> **GIVEN RECORDS**

|---|

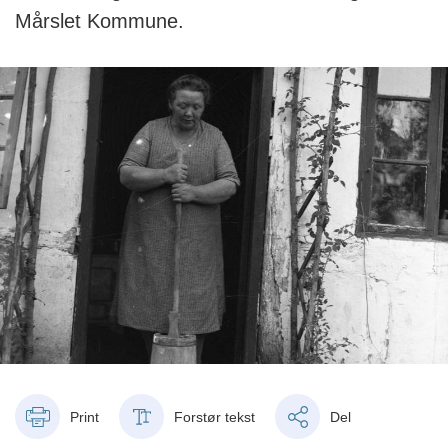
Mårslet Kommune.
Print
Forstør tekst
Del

|---|

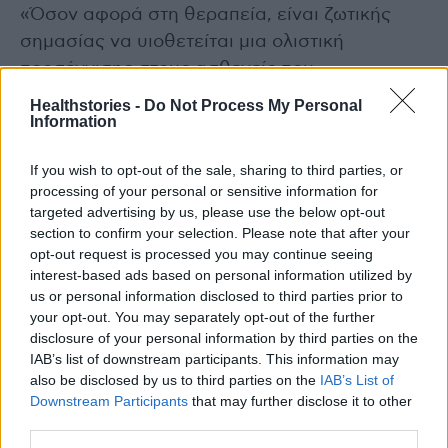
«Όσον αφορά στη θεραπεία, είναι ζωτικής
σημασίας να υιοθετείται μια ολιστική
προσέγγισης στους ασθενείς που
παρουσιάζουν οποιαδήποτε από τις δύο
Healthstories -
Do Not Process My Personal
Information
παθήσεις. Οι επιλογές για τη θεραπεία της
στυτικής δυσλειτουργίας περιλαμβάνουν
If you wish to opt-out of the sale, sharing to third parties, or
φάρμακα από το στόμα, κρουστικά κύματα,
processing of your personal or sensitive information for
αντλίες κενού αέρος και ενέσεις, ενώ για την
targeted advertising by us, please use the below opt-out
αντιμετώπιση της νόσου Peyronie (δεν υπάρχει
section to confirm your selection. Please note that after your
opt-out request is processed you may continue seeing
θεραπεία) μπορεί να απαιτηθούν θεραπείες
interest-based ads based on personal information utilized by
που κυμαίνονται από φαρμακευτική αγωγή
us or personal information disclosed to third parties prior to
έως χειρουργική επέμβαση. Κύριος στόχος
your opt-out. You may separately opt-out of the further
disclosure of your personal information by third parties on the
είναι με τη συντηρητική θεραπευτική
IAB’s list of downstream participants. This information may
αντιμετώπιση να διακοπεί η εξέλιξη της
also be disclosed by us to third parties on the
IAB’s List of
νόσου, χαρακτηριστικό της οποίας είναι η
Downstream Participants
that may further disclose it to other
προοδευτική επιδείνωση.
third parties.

|---|

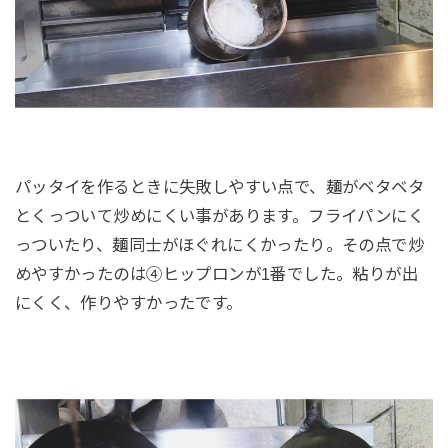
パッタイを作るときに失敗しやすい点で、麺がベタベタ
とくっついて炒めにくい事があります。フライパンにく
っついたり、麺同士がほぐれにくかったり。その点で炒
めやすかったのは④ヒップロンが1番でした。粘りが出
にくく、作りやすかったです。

|---|

> **WHAT THE EXERCISE ASKS**
Print exactly the lines of the listing above starting at the line containing "If you wish" and ending at the line containing "αντλίες κενού αέρος και ενέσεις, ενώ για την", both included.

> **ANSWER FOR THIS EXERCISE**
If you wish to opt-out of the sale, sharing to third parties, or
φάρμακα από το στόμα, κρουστικά κύματα,
processing of your personal or sensitive information for
αντλίες κενού αέρος και ενέσεις, ενώ για την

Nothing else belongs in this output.